The novel then introduces Lady Claribel Bertram who is a remarried widow. Lord Bertram has a son from his first marriage, Lord Gaston, who got expelled from public school, university and a foreign embassy before becoming an MP, which position he also quit. He holds radical views which were starting to influence Lady Bertram, until she became acquainted with Gaston’s successor as MP, Falconet, who visits her regularly to expound his views at length.

A neighbour of Falconet's father dies and his brother, Mr Hartmann, and niece come to live in the deceased’s home. Falconet's parents are concerned that Mr Hartmann is not a churchgoer. Mr Hartmann is an acquaintance of the unknown gentleman and Kusinara and shares the view that mankind needs to be eradicated and that a vehicle for achieving this is religion.

At a ball Lady Bertram is approached by an elegant man saying that the hostess (Lady Clanmore) has asked him to attend her. The gentleman says that his friends admire her, respect her views and that she could in some sense lead them. Lady Bertram has no idea what he is talking about but, out of vanity, plays along. When Lady Clanmore approaches, the gentleman disappears and it transpires that nobody knows his identity.

The novel ends by describing how Kusinara is well acquainted with the Falconets.

==Reception==

A review of the novel appeared in The Spectator when the incomplete work was finally published in 1905. Although complimentary about some aspects of the novel (such as its “amazing facility in portraiture” and its “peculiar brand of epigram of which Disraeli alone had the secret”) the reviewer was overall disappointed since Disraeli’s “wisdom and acumen had ebbed,” resulting in, “the comic spirit [being] a little weary.”

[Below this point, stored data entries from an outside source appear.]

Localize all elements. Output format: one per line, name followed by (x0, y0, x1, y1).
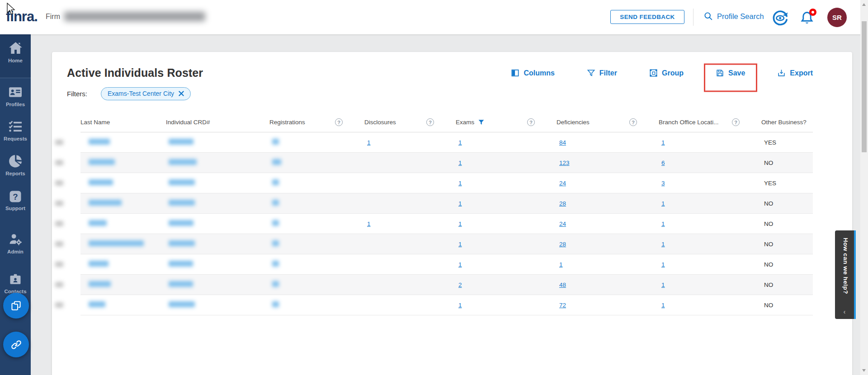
exams-count-link[interactable]: 1 (458, 220, 462, 227)
send-feedback-button[interactable]: SEND FEEDBACK (610, 10, 684, 24)
group-button[interactable]: Group (649, 69, 684, 77)
last-name-link-redacted[interactable] (89, 200, 122, 206)
sidebar-item-admin[interactable]: Admin (0, 232, 31, 254)
sidebar-item-label: Reports (0, 171, 31, 176)
scroll-up-arrow[interactable] (862, 3, 866, 6)
column-header-other-business[interactable]: Other Business? (761, 119, 830, 126)
help-tab[interactable]: How can we help? ‹ (835, 230, 856, 319)
column-header-registrations[interactable]: Registrations ? (269, 118, 364, 126)
branch-offices-count-link[interactable]: 1 (661, 220, 665, 227)
help-icon[interactable]: ? (629, 118, 637, 126)
close-icon[interactable] (179, 91, 184, 96)
sidebar-item-requests[interactable]: Requests (0, 119, 31, 141)
branch-offices-count-link[interactable]: 6 (661, 159, 665, 166)
last-name-link-redacted[interactable] (89, 220, 107, 226)
branch-offices-count-link[interactable]: 1 (661, 261, 665, 268)
deficiencies-count-link[interactable]: 72 (559, 302, 566, 309)
deficiencies-count-link[interactable]: 24 (559, 220, 566, 227)
exams-count-link[interactable]: 2 (458, 281, 462, 288)
registrations-link-redacted[interactable] (272, 179, 279, 185)
other-business-value: YES (764, 139, 776, 146)
branch-offices-count-link[interactable]: 1 (661, 200, 665, 207)
registrations-link-redacted[interactable] (272, 139, 279, 145)
sidebar-item-reports[interactable]: Reports (0, 154, 31, 176)
individual-crd-link-redacted[interactable] (169, 159, 197, 165)
deficiencies-count-link[interactable]: 28 (559, 241, 566, 248)
column-header-deficiencies[interactable]: Deficiencies ? (557, 118, 659, 126)
last-name-link-redacted[interactable] (89, 179, 113, 185)
column-header-branch-office-locations[interactable]: Branch Office Locati... ? (659, 118, 761, 126)
profile-search-button[interactable]: Profile Search (703, 11, 764, 21)
filter-active-icon[interactable] (478, 119, 485, 126)
last-name-link-redacted[interactable] (89, 139, 110, 145)
save-button[interactable]: Save (716, 69, 745, 77)
sidebar-item-support[interactable]: ? Support (0, 190, 31, 211)
last-name-link-redacted[interactable] (89, 240, 144, 246)
registrations-link-redacted[interactable] (272, 261, 279, 267)
exams-count-link[interactable]: 1 (458, 180, 462, 187)
filter-button[interactable]: Filter (587, 69, 617, 77)
help-icon[interactable]: ? (732, 118, 740, 126)
deficiencies-count-link[interactable]: 1 (559, 261, 563, 268)
disclosures-count-link[interactable]: 1 (367, 220, 371, 227)
column-header-individual-crd[interactable]: Individual CRD# (166, 119, 269, 126)
individual-crd-link-redacted[interactable] (169, 261, 193, 267)
last-name-link-redacted[interactable] (89, 159, 115, 165)
notifications-button[interactable] (799, 10, 817, 27)
individual-crd-link-redacted[interactable] (169, 220, 193, 226)
exams-count-link[interactable]: 1 (458, 139, 462, 146)
branch-offices-count-link[interactable]: 1 (661, 302, 665, 309)
last-name-link-redacted[interactable] (89, 261, 108, 267)
exams-count-link[interactable]: 1 (458, 200, 462, 207)
individual-crd-link-redacted[interactable] (169, 179, 195, 185)
exams-count-link[interactable]: 1 (458, 261, 462, 268)
scroll-down-arrow[interactable] (862, 369, 866, 372)
registrations-link-redacted[interactable] (272, 159, 281, 165)
disclosures-count-link[interactable]: 1 (367, 139, 371, 146)
filter-label: Filter (599, 69, 617, 77)
individual-crd-link-redacted[interactable] (169, 240, 195, 246)
individual-crd-link-redacted[interactable] (169, 139, 193, 145)
sidebar-item-contacts[interactable]: Contacts (0, 273, 31, 294)
column-header-disclosures[interactable]: Disclosures ? (364, 118, 456, 126)
branch-offices-count-link[interactable]: 3 (661, 180, 665, 187)
deficiencies-count-link[interactable]: 24 (559, 180, 566, 187)
sidebar-item-profiles[interactable]: Profiles (0, 85, 31, 107)
chevron-left-icon[interactable]: ‹ (844, 308, 846, 315)
help-icon[interactable]: ? (335, 118, 343, 126)
exams-count-link[interactable]: 1 (458, 241, 462, 248)
branch-offices-count-link[interactable]: 1 (661, 139, 665, 146)
floating-link-button[interactable] (3, 332, 29, 357)
registrations-link-redacted[interactable] (272, 240, 279, 246)
registrations-link-redacted[interactable] (272, 281, 279, 287)
individual-crd-link-redacted[interactable] (169, 301, 195, 307)
deficiencies-count-link[interactable]: 48 (559, 281, 566, 288)
help-icon[interactable]: ? (426, 118, 434, 126)
floating-folders-button[interactable] (3, 293, 29, 319)
branch-offices-count-link[interactable]: 1 (661, 241, 665, 248)
deficiencies-count-link[interactable]: 28 (559, 200, 566, 207)
recently-viewed-button[interactable] (771, 9, 789, 27)
last-name-link-redacted[interactable] (89, 281, 111, 287)
columns-button[interactable]: Columns (511, 69, 554, 77)
export-button[interactable]: Export (777, 69, 813, 77)
help-icon[interactable]: ? (527, 118, 535, 126)
sidebar-item-home[interactable]: Home (0, 41, 31, 63)
exams-count-link[interactable]: 1 (458, 159, 462, 166)
registrations-link-redacted[interactable] (272, 301, 279, 307)
last-name-link-redacted[interactable] (89, 301, 105, 307)
column-header-last-name[interactable]: Last Name (80, 119, 166, 126)
individual-crd-link-redacted[interactable] (169, 200, 195, 206)
deficiencies-count-link[interactable]: 84 (559, 139, 566, 146)
scrollbar-thumb[interactable] (862, 21, 867, 152)
column-header-exams[interactable]: Exams ? (456, 118, 557, 126)
registrations-link-redacted[interactable] (272, 200, 279, 206)
user-avatar[interactable]: SR (827, 8, 847, 27)
deficiencies-count-link[interactable]: 123 (559, 159, 570, 166)
registrations-link-redacted[interactable] (272, 220, 279, 226)
filter-chip-exams-test-center-city[interactable]: Exams-Test Center City (101, 87, 191, 100)
individual-crd-link-redacted[interactable] (169, 281, 193, 287)
reports-icon (8, 154, 23, 169)
branch-offices-count-link[interactable]: 1 (661, 281, 665, 288)
exams-count-link[interactable]: 1 (458, 302, 462, 309)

Disraeli’s biographer Robert Blake, however, wrote that, “the novel shows no signs of failing talent….and one can only regret that it was never finished."

==Analysis==

Falconet is generally regarded as a cruel parody of Disraeli’s long-time political rival William Gladstone. Falconet shares with Gladstone his religious fervour, intelligence and oratorical style but is described as “essentially a prig”, “arrogant and peremptory” and having “a complete deficiency in the sense of humour”.

It has also been suggested that Lady Bertram was "one more memory of Lady Palmerston" and that the character of Hartmann, a nihilist, was inspired by the assassination of Tsar Alexander II of Russia which took place whilst Disraeli was writing the novel.